Write down the listing again exactly as it appears below, without its pictures.

___ PROVIDED RECORDS

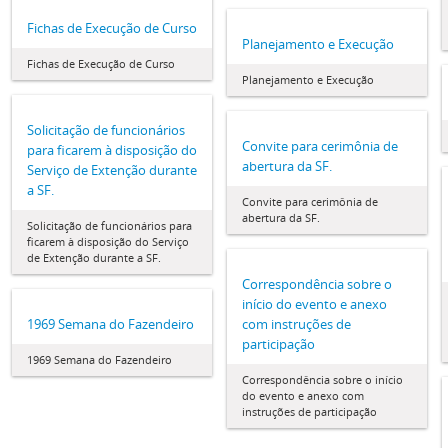
Fichas de Execução de Curso
Planejamento e Execução
Fichas de Execução de Curso
Planejamento e Execução
Solicitação de funcionários
Convite para cerimônia de
para ficarem à disposição do
abertura da SF.
Serviço de Extenção durante
a SF.
Convite para cerimônia de
abertura da SF.
Solicitação de funcionários para
ficarem à disposição do Serviço
de Extenção durante a SF.
Correspondência sobre o
início do evento e anexo
1969 Semana do Fazendeiro
com instruções de
participação
1969 Semana do Fazendeiro
Correspondência sobre o início
do evento e anexo com
instruções de participação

______

--- THE COMPLETED TASK ---
Fichas de Execução de Curso
Planejamento e Execução
Fichas de Execução de Curso
Planejamento e Execução
Solicitação de funcionários
Convite para cerimônia de
para ficarem à disposição do
abertura da SF.
Serviço de Extenção durante
a SF.
Convite para cerimônia de
abertura da SF.
Solicitação de funcionários para
ficarem à disposição do Serviço
de Extenção durante a SF.
Correspondência sobre o
início do evento e anexo
1969 Semana do Fazendeiro
com instruções de
participação
1969 Semana do Fazendeiro
Correspondência sobre o início
do evento e anexo com
instruções de participação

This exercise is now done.